En algunos aspectos prefiero la puesta del Lliure a la de Londres. La escenografía de Max Glaenzel permite una gran fluidez de espacios, con el formidable crescendo que cierra la primera parte. Me gustan las filmaciones de Joan Rodón, que subrayan los momentos más íntimos y reinventan paisajes: el momento casi mágico en que, sin modificar nada del decorado, se rueda la llegada de la madre Pitt y parece que realmente esté en una calle del Bronx.
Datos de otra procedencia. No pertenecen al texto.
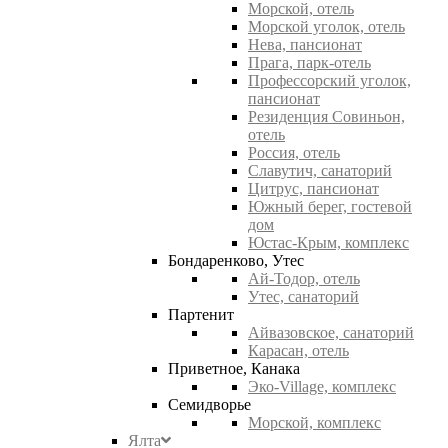
Морской, отель
Морской уголок, отель
Нева, пансионат
Прага, парк-отель
Профессорский уголок,
пансионат
Резиденция Совиньон,
отель
Россия, отель
Славутич, санаторий
Цитрус, пансионат
Южный берег, гостевой
дом
Юстас-Крым, комплекс
Бондаренково, Утес
Ай-Тодор, отель
Утес, санаторий
Партенит
Айвазовское, санаторий
Карасан, отель
Приветное, Канака
Эко-Village, комплекс
Семидворье
Морской, комплекс
Ялта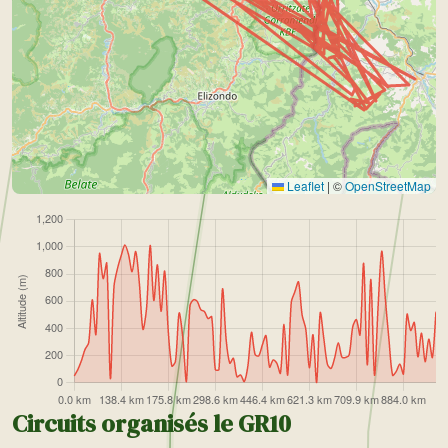
Leaflet
|
©
OpenStreetMap
Circuits organisés le GR10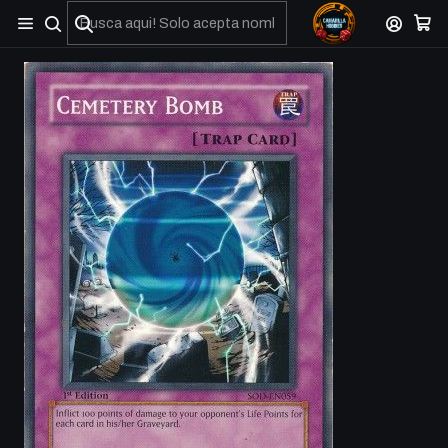
No olviden reportar sus depositos y transferencias por Whatsapp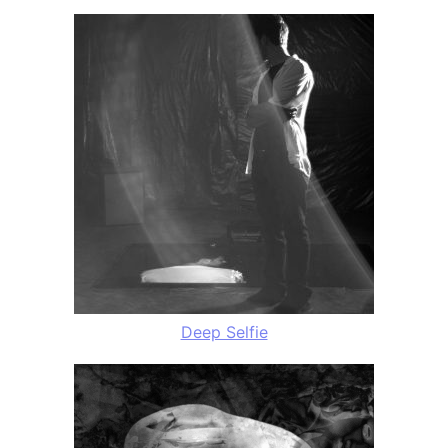
Deep Selfie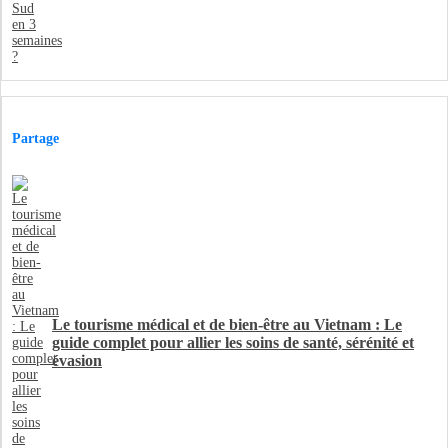
Partage
Le tourisme médical et de bien-être au Vietnam : Le
guide complet pour allier les soins de santé, sérénité et
évasion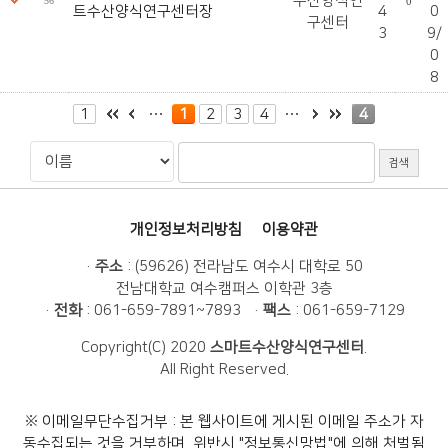
수산양식연
56
0
트수산양식연구센터장
4
0
구센터
3
9/
0
8
1
1
2
3
4
4
개인정보처리방침
이용약관
·
주소
: (59626) 전라남도 여수시 대학로 50
전남대학교 여수캠퍼스 이학관 3층
·
전화
: 061-659-7891~7893 ·
팩스
: 061-659-7129
Copyright(C) 2020
스마트수산양식연구센터
.
All Right Reserved.
※
이메일무단수집거부 : 본 웹사이트에 게시된 이메일 주소가 자
동수집되는 것을 거부하며, 위반시 "정보통신망법"에 의해 처벌됨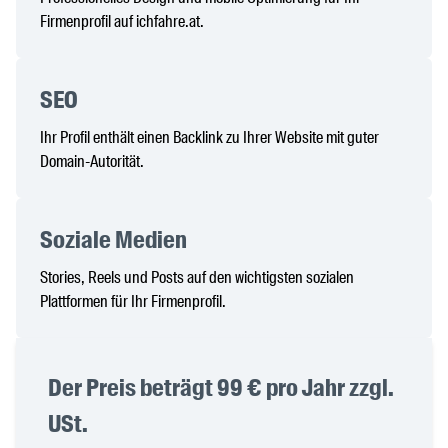
Firmenprofil auf ichfahre.at.
SEO
Ihr Profil enthält einen Backlink zu Ihrer Website mit guter
Domain-Autorität.
Soziale Medien
Stories, Reels und Posts auf den wichtigsten sozialen
Plattformen für Ihr Firmenprofil.
Der Preis beträgt 99 € pro Jahr zzgl.
USt.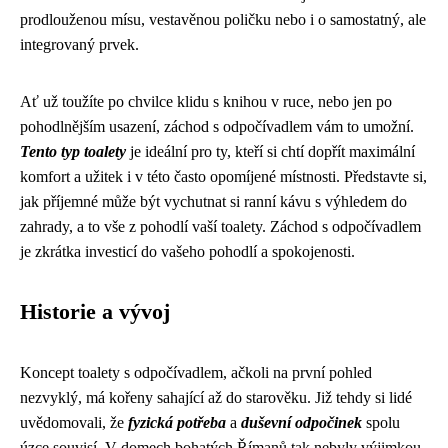
prodlouženou mísu, vestavěnou poličku nebo i o samostatný, ale
integrovaný prvek.
Ať už toužíte po chvilce klidu s knihou v ruce, nebo jen po
pohodlnějším usazení, záchod s odpočívadlem vám to umožní.
Tento typ toalety
je ideální pro ty, kteří si chtí dopřít maximální
komfort a užitek i v této často opomíjené místnosti. Představte si,
jak příjemné může být vychutnat si ranní kávu s výhledem do
zahrady, a to vše z pohodlí vaší toalety. Záchod s odpočívadlem
je zkrátka investicí do vašeho pohodlí a spokojenosti.
Historie a vývoj
Koncept toalety s odpočívadlem, ačkoli na první pohled
nezvyklý, má kořeny sahající až do starověku. Již tehdy si lidé
uvědomovali, že
fyzická potřeba
a
duševní odpočinek
spolu
úzce souvisí. V domech bohatých Římanů tak nebyly výjimkou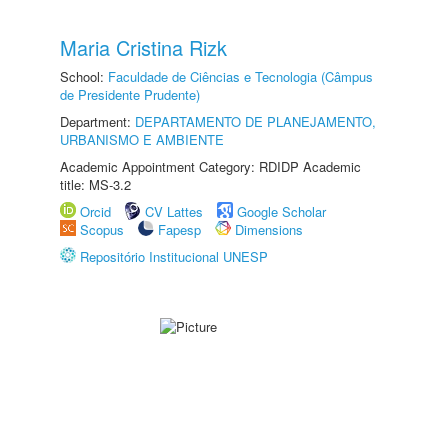
Maria Cristina Rizk
School:
Faculdade de Ciências e Tecnologia (Câmpus
de Presidente Prudente)
Department:
DEPARTAMENTO DE PLANEJAMENTO,
URBANISMO E AMBIENTE
Academic Appointment Category: RDIDP Academic
title: MS-3.2
Orcid
CV Lattes
Google Scholar
Scopus
Fapesp
Dimensions
Repositório Institucional UNESP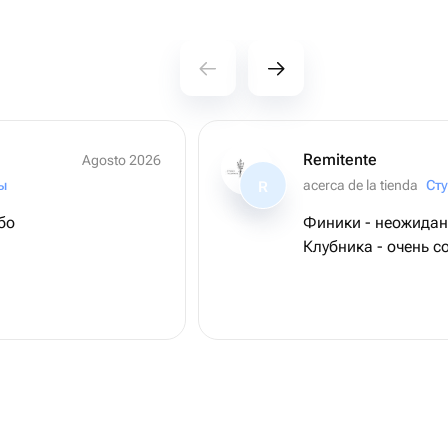
Remitente
Agosto 2026
ы
acerca de la tienda
R
бо
Финики - неожиданн
Клубника - очень со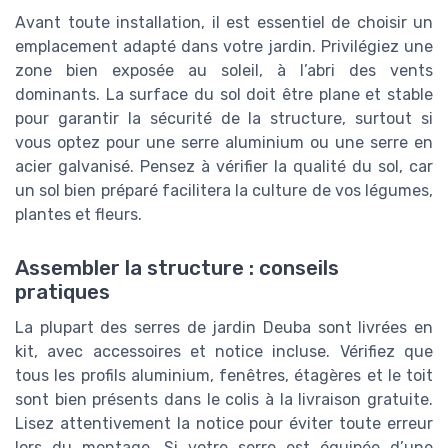
Avant toute installation, il est essentiel de choisir un
emplacement adapté dans votre jardin. Privilégiez une
zone bien exposée au soleil, à l’abri des vents
dominants. La surface du sol doit être plane et stable
pour garantir la sécurité de la structure, surtout si
vous optez pour une serre aluminium ou une serre en
acier galvanisé. Pensez à vérifier la qualité du sol, car
un sol bien préparé facilitera la culture de vos légumes,
plantes et fleurs.
Assembler la structure : conseils
pratiques
La plupart des serres de jardin Deuba sont livrées en
kit, avec accessoires et notice incluse. Vérifiez que
tous les profils aluminium, fenêtres, étagères et le toit
sont bien présents dans le colis à la livraison gratuite.
Lisez attentivement la notice pour éviter toute erreur
lors du montage. Si votre serre est équipée d’une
El decorado de Perestroika hace pensar en un espectáculo de Ivo van Hove, con mayor protagonismo de las mesas de camerino y sus espejos bordeados de bombillas. En esa segunda parte hay escenas brillantísimas (los enfrentamientos de los personajes principales, los encuentros de Hannah y Prior, la nana de Ethel, el kaddish de Louis) y el añadido de una burbujeante pieza musical en clave de apoteosis gay que parece un homenaje a Dennis Potter, pero algunas tramas me siguen resultando un poco fatigosas, y la parte del centro mormón nunca me ha acabado de convencer, aunque aquí está resuelta muy imaginativamente. Notables trabajos de luz (Mingo Albir) y sonido (Damien Bazir), con dos aspectos a mejorar: me parece que hay excesiva oscuridad en algunos momentos y convendría clarificar los primeros diálogos del hospital, demasiado “encapsulados” al principio en el cubo de vidrio. Si tuviera que definir el espectáculo en tres palabras diría: humor, pasión, emoción. “Esperanza” sería la cuarta. Y una frase que me vuelve siempre: “Más vida”, pide Prior al final, frente al Ángel de las Aguas en Central Park. La obra la tiene y la da, desde el primer día. Por cierto: un mes en cartel es poco para este esfuerzo.